Koss (KOSS) Proxy Filing summary
Event summary combining transcript, slides, and related documents.
Proxy Filing summary
1 Dec, 2025Executive summary
Annual Meeting scheduled for October 16, 2024, will be held virtually, allowing shareholders to attend, ask questions, and vote online.
Shareholders will vote on electing five directors, approving executive compensation on an advisory basis, and ratifying the appointment of WIPFLI, LLP as the independent auditor for fiscal 2025.
Only shareholders of record as of August 26, 2024, are eligible to vote; 9,299,795 shares of common stock are outstanding, each with one vote.
Proxies may be submitted by mail, phone, or online, and can be revoked at any time before voting.
Voting matters and shareholder proposals
Election of five directors for one-year terms; nominees are current directors with diverse backgrounds in operations, finance, and management.
Advisory vote on executive compensation, emphasizing pay-for-performance and alignment with shareholder interests.
Ratification of WIPFLI, LLP as independent auditor; firm has served since 2019.

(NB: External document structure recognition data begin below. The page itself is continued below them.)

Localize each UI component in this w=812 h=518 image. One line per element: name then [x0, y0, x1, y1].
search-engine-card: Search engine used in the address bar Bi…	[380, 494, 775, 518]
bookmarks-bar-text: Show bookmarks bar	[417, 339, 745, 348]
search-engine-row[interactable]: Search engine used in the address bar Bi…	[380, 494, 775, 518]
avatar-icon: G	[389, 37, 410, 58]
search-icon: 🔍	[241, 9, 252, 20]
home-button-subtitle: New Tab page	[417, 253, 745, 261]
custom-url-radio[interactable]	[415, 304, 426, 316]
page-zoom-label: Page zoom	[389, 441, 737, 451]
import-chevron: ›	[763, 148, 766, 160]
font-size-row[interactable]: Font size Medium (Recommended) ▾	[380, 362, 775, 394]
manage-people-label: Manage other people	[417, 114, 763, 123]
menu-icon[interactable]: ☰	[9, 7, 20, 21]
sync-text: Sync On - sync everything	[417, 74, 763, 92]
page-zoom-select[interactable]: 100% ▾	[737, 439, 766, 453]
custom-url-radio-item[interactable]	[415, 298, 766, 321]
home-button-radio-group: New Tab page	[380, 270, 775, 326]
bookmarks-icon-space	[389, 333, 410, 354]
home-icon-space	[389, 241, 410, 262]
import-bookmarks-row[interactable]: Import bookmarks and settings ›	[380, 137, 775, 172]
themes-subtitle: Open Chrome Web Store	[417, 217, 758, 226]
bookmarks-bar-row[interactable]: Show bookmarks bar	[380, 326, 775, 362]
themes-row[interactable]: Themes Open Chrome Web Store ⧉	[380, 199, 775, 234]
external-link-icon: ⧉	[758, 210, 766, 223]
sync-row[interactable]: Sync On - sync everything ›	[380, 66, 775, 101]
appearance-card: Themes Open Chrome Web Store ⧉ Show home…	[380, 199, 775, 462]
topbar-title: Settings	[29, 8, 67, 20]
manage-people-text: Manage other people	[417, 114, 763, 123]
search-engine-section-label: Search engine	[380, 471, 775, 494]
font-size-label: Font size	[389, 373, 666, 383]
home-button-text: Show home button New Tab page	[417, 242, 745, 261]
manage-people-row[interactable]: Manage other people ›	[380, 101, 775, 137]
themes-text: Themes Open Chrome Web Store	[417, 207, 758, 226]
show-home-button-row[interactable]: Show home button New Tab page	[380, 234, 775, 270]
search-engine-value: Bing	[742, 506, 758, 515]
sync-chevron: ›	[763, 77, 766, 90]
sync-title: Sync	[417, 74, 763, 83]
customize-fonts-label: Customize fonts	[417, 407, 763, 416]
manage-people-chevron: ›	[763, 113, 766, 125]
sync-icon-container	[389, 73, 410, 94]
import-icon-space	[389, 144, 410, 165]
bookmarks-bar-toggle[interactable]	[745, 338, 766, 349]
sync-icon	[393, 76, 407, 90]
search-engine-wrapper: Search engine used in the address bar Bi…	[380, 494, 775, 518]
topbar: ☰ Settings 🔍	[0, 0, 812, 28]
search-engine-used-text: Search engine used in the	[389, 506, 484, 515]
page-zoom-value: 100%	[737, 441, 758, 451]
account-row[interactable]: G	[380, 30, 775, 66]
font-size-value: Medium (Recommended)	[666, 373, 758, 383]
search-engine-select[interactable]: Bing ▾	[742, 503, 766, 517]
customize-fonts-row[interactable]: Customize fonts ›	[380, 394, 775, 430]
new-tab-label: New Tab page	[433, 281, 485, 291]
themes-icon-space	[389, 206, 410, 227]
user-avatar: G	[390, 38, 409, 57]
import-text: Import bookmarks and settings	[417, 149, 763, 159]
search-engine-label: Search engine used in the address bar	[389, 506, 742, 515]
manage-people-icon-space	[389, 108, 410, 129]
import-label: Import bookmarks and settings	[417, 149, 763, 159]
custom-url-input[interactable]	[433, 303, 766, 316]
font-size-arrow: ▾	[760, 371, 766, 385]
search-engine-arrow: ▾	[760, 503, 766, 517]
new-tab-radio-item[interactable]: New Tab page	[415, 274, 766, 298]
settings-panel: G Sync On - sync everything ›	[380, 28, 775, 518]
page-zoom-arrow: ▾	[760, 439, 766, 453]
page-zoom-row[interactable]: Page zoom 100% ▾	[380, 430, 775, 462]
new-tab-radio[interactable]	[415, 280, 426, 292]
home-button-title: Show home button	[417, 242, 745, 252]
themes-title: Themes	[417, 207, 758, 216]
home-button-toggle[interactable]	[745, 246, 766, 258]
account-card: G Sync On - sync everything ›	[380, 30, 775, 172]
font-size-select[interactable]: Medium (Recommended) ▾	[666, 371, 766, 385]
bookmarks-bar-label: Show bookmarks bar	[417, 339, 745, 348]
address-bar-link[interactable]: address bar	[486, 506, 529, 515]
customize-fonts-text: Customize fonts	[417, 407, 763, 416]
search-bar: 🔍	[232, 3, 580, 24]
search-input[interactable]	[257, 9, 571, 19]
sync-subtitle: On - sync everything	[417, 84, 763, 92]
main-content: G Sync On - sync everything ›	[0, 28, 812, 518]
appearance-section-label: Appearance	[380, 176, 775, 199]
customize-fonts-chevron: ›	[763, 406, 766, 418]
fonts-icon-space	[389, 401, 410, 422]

No shareholder proposals are on the agenda; proposals for 2025 must be submitted by May 2, 2025.
Board of directors and corporate governance
Board consists of five members, with a mix of independent and non-independent directors; three of four non-executive members are independent.
Michael J. Koss serves as both Chairman and CEO; board believes this structure enhances alignment and efficiency.
Board committees include Audit, Compensation, and Nominating, all composed of independent directors.
Board diversity matrix: four males, one female; all directors self-identify as White.
Directors are expected to attend all meetings; 100% attendance reported for fiscal 2024.